Appropriately, “I Am Lisa” unfolds with a midnight long shot of an incandescent full moon. A werewoman is shown fleeing through the forest as County Sheriff Deborah ‘Deb’ Huckins (Manon Halliburton of HBO’s “The Sopranos”) guns her down with a silver bullet. Nearby, Deb’s Lycan lackey, Dolphus (Shawn Eric Jones of “First Man”), watches with a grim expression. The scene shifts to the small Missouri town of Northbrook where our heroine, Lisa Leroux (Kristen Vaganos of “Lock Down Love”), runs a used bookstore.

She inherited it from her grandma before the woman vanished without a trace. Mind you, the werewoman that Deb shot dead in the first scene was Lisa’s granny. Lisa’s bookstore is the sort where customers can hang out in comfortable chairs and read books. A plain Jane nerd from head to toe, Lisa wears a beanie, a plaid shirt, heavy black, horn-rimmed spectacles, and craves veggie pizzas.
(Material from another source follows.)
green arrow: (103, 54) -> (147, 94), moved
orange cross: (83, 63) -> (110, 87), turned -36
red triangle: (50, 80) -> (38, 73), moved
She reminded me of actress Eliza Dushku from “Buffy the Vampire Slayer.” No sooner have we met Lisa than we meet the chief troublemakers who taunt her relentlessly.

Jessica Huckins (Carmen Anello of “Zombie Beauty Pageant”) and her mean girls posse, Dana (Sarah McGuire of “Captives”) and Millie (Millie Milan of “Clownado”), amble in like they own the place. Jessica steals a first edition hardback copy of “A Clockwork Orange” by Anthony Burgess. Earlier, Lisa had called Jessica’s bluff when the dame threatened to torch the classic Ray Bradbury novel “Fahrenheit 451.” A tall, tattooed, brunette in a tank-top, with an occupational sneer, Jessica peddles pot around town without a worry because her mom is the sheriff.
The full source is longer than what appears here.